**Instructions for the task:**
Using the records below, filter for lines that contain the string "Koszulka" and copy them out.

**The input:**
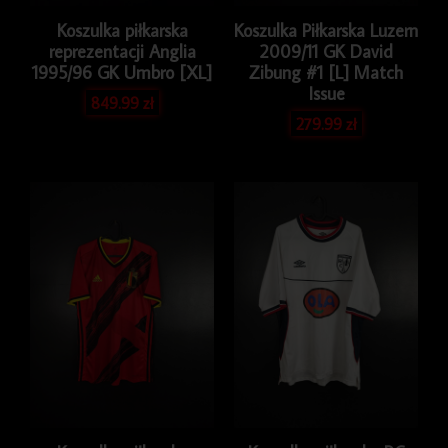
Koszulka piłkarska
Koszulka Piłkarska Luzern
reprezentacji Anglia
2009/11 GK David
1995/96 GK Umbro [XL]
Zibung #1 [L] Match
Issue
849.99
zł
279.99
zł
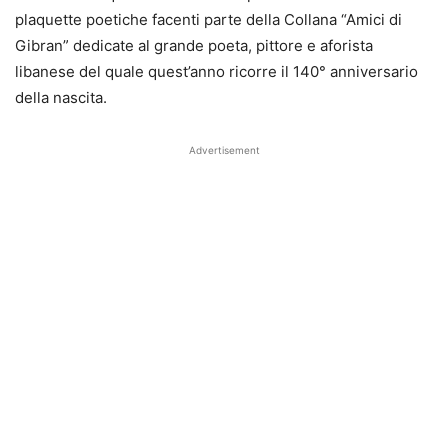
plaquette poetiche facenti parte della Collana “Amici di
Gibran” dedicate al grande poeta, pittore e aforista
libanese del quale quest’anno ricorre il 140° anniversario
della nascita.
Advertisement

**Response area:**
Koszulka piłkarska
Koszulka Piłkarska Luzern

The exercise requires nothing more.